The air war

IT’S HARD to write about Washington state’s annual jihad against that insidious foreign agent the Asian gypsy moth without thinking about the allied struggle to secure the ground in Afghanistan. Both campaigns have helicopters employed to rain death and destruction on areas where the enemy is suspected to be lurking. And both can engender plenty of “collateral damage.”

In Afghanistan, some innocent shepherd (or village) may be standing between the bad guys and retribution. In Crown Hill, it’s the folks who live in the six-square-block area between Northwest 80th and Northwest 83rd streets and Eighth and 10th avenues Northwest who’re going to be sprayed with a finely divided oil suspension of Bacillus thuringiensis var. kurstaki (Btk).

Oh, come off it, say the folks in the Washington state Department of Agriculture (WSDA) who do the spraying; Btk is a naturally occurring soil bacterium that is toxic only to moths and related genera, and no one has ever shown that it can affect the health of humans or other mammals. Besides, the department asserts that the “lead agency for this proposal has determined that it does not have a probable adverse impact on the environment.”

Well, maybe, but residents of Crown Hill (and the Lewis County hamlet of Vader, due for their second annual dose of Btk) might feel more confident about the above “determination of nonsignificance” if the lead agency mentioned were, say, the state Department of Health or Ecology rather than—you guessed it—the Department of Agriculture itself.

No one denies that gypsy moth larvae are serious pests, capable of defoliating whole forests if left unchecked. And nobody denies that Btk is preferable to synthetic pesticides like Orthene, which it replaced nearly 50 years ago. What infuriates opponents of Btk spraying is the assertion that there’s no evidence that the product is environmentally harmful.

At the federal as well as the state level, the departments of agriculture control gypsy moth research and policy, so it’s hardly surprising that funding has been directed toward annihilating by bug, not assessing the public health side effects of the annihilation.

What’s inexcusable is that said authorities refuse to consider outside research when the findings don’t agree with established pro-spray policy. Such evidence has been accumulating for years, to the point that the authorities’ professed ignorance of its existence can only be willful.

One of the more shocking wake-up calls arrived just in time for spray season 2000, when a Norwegian environmental lab published findings that harmless old Btk was, in fact, genetically indistinguishable from two other bugs—B. cereus, which causes severe intestinal problems in humans, and B. anthracis, better known these days as anthrax—apart from some loops of DNA specifically designed by evolution to be portable from one strain of bug to another.

At this point, nobody knows if the various B.‘s trade virulence factors in nature or only in the lab. The point is: Except for those Norwegians, nobody seems to be trying to find out, certainly not anybody funded by the U.S. Department of Agriculture (USDA). Nor is the USDA rushing to fund further research by scientists who have recently published evidence that

*far from vanishing swiftly after application, Btk toxins persist in some soils for up to six months, and

*far from killing only moths (and butterflies—sorry, but you can’t make an omelet . . . ), it also kills a huge range of other insects and soil organisms, while

*far from producing nothing toxic to humans, some commercial strains used as insecticides make the same diarrhea-producing toxin as B. cereus.

The research just cited (going back as far as 1995) was published in journals like the Journal of Invertebrate Pathology, Soil Biology & Biochemistry, and the Federation of European Microbiological Societies’ Immunology and Medical Microbiology—reputable journals all, but not ones likely to turn up on the average citizen’s coffee table. If the responsible authorities refuse to read and take into consideration such work when developing public policy, who is going to?

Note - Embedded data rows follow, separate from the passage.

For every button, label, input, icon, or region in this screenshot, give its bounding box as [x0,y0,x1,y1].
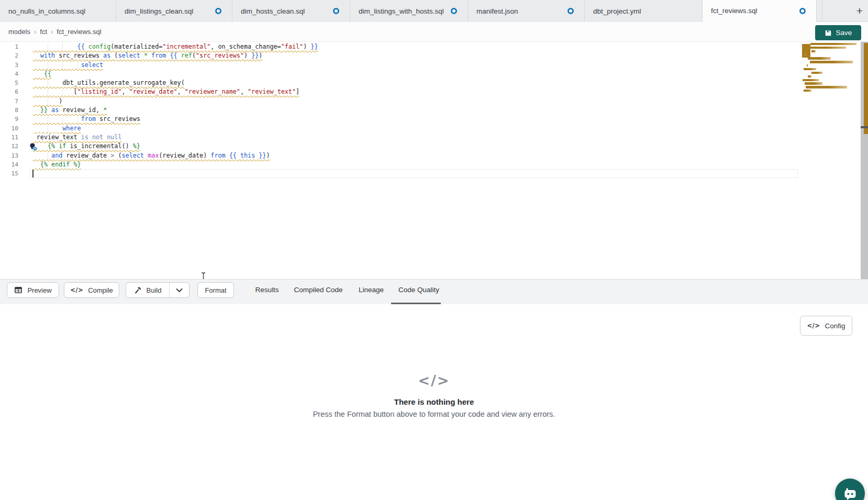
dbt-cloud-ide: no_nulls_in_columns.sqldim_listings_clea… [0,0,868,500]
breadcrumb: models › fct › fct_reviews.sql [8,28,102,36]
indent-guide [48,61,48,70]
code-line-15[interactable]: 15 [0,169,868,178]
code-line-6[interactable]: 6 ["listing_id", "review_date", "reviewe… [0,87,868,96]
build-options-chevron[interactable] [170,283,189,297]
current-line-highlight [29,169,798,178]
compile-label: Compile [88,286,113,294]
save-label: Save [836,29,852,37]
tab-compiled-code[interactable]: Compiled Code [294,286,342,294]
empty-state-title: There is nothing here [0,397,868,406]
code-line-5[interactable]: 5 dbt_utils.generate_surrogate_key( [0,79,868,87]
code-line-3[interactable]: 3 select [0,61,868,70]
tab-code-quality[interactable]: Code Quality [398,286,439,294]
minimap-line [804,54,806,56]
code-line-4[interactable]: 4 {{ [0,70,868,79]
file-tab-manifest-json[interactable]: manifest.json [468,0,585,22]
new-tab-cell: + [822,0,868,22]
code-line-14[interactable]: 14 {% endif %} [0,160,868,169]
build-split-button: Build [126,282,190,298]
table-grid-icon [14,286,23,294]
file-tab-fct_reviews-sql[interactable]: fct_reviews.sql [703,0,817,22]
quick-fix-lightbulb-icon[interactable] [29,142,38,151]
minimap-line [807,64,807,66]
line-number: 12 [0,142,18,151]
tab-results[interactable]: Results [255,286,279,294]
code-line-1[interactable]: 1 {{ config(materialized="incremental", … [0,42,868,51]
file-tab-dim_listings_with_hosts-sql[interactable]: dim_listings_with_hosts.sql [350,0,468,22]
code-line-8[interactable]: 8 }} as review_id, * [0,106,868,115]
file-tab-bar: no_nulls_in_columns.sqldim_listings_clea… [0,0,868,22]
breadcrumb-item-file: fct_reviews.sql [57,28,101,36]
code-line-7[interactable]: 7 ) [0,97,868,106]
code-line-13[interactable]: 13 and review_date > (select max(review_… [0,151,868,160]
save-button[interactable]: Save [815,25,861,40]
file-tab-label: fct_reviews.sql [711,7,758,15]
line-number: 3 [0,61,18,70]
indent-guide [62,42,63,51]
indent-guide [62,61,63,70]
chevron-down-icon [176,288,183,293]
minimap-line [804,47,846,49]
code-editor[interactable]: 1 {{ config(materialized="incremental", … [0,42,868,279]
unsaved-changes-dot [333,8,339,14]
lint-warning-span: review_text is not null [33,134,122,141]
lint-warning-span: {{ config(materialized="incremental", on… [33,43,318,50]
indent-guide [48,79,48,87]
file-tab-label: dbt_project.yml [593,7,641,15]
robot-chat-icon [842,486,858,500]
lint-warning-span: {{ [33,70,51,77]
tab-lineage[interactable]: Lineage [359,286,384,294]
line-number: 2 [0,51,18,60]
overview-ruler-warnings [864,43,868,134]
lint-warning-span: and review_date > (select max(review_dat… [33,152,270,159]
minimap-line [810,43,856,45]
line-number: 10 [0,124,18,133]
file-tab-dim_listings_clean-sql[interactable]: dim_listings_clean.sql [116,0,232,22]
compile-button[interactable]: </> Compile [64,282,119,298]
scrollbar-slider-edge[interactable] [861,126,868,128]
indent-guide [48,124,48,133]
new-tab-icon[interactable]: + [854,5,865,17]
build-label: Build [147,286,162,294]
file-tab-dim_hosts_clean-sql[interactable]: dim_hosts_clean.sql [232,0,350,22]
indent-guide [77,61,78,70]
lint-warning-span: select [33,61,103,69]
code-line-10[interactable]: 10 where [0,124,868,133]
build-button[interactable]: Build [126,283,169,297]
indent-guide [77,115,78,124]
lint-warning-span: dbt_utils.generate_surrogate_key( [33,79,185,86]
format-label: Format [205,286,226,294]
line-number: 8 [0,106,18,115]
chevron-right-icon: › [51,28,53,36]
file-tab-no_nulls_in_columns-sql[interactable]: no_nulls_in_columns.sql [0,0,116,22]
minimap-line [806,86,848,88]
breadcrumb-item-fct[interactable]: fct [40,28,47,36]
code-line-12[interactable]: 12 {% if is_incremental() %} [0,142,868,151]
code-line-9[interactable]: 9 from src_reviews [0,115,868,124]
file-tab-dbt_project-yml[interactable]: dbt_project.yml [585,0,703,22]
minimap-line [811,72,823,74]
line-number: 1 [0,42,18,51]
code-line-11[interactable]: 11 review_text is not null [0,133,868,142]
code-brackets-icon: </> [807,322,820,329]
indent-guide [48,115,48,124]
format-button[interactable]: Format [197,282,234,298]
minimap[interactable] [802,43,861,97]
line-number: 6 [0,87,18,96]
minimap-line [808,57,831,59]
code-brackets-icon: </> [0,372,868,388]
indent-guide [48,151,48,160]
preview-button[interactable]: Preview [7,282,59,298]
file-tab-label: no_nulls_in_columns.sql [8,7,85,15]
hammer-icon [134,286,142,294]
config-button[interactable]: </> Config [800,316,852,336]
code-brackets-icon: </> [70,286,83,294]
file-tab-label: manifest.json [476,7,518,15]
code-line-2[interactable]: 2 with src_reviews as (select * from {{ … [0,51,868,60]
lint-warning-span: {% endif %} [33,161,81,168]
minimap-line [803,79,819,81]
unsaved-changes-dot [451,8,457,14]
minimap-line [804,90,811,92]
breadcrumb-item-models[interactable]: models [8,28,30,36]
line-number: 9 [0,115,18,124]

Fortunately, scientifically literate citizens of the spray-targeted areas like Boeing engineer Claude Ginsburg of Magnolia’s No Spray Zone group have been doing their homework, collecting and publicizing the other side of the Btk story. So far, their efforts have met with the usual wall of silence from WSDA.

Why would a public agency be so resistant to considering changing a policy that hasn’t been significantly revised for 40 years? Sheer bureaucratic inertia, sure, and unwillingness to let outsiders joggle its elbow. But there is an economic interest also: WSDA has a well-established little division devoted to the moth menace, with its own well-established connections to pesticide suppliers, crop-spraying companies, vehicle-leasing firms, seasonal moth-trapping troops, etc. At a couple million a year, gypsy moth control may be small change, but with the job market the way it is, every job counts, especially when it’s your own. Gentlemen: Start your engines.

rdowney@seattleweekly.com


Roger Downey’s science column appears every other week.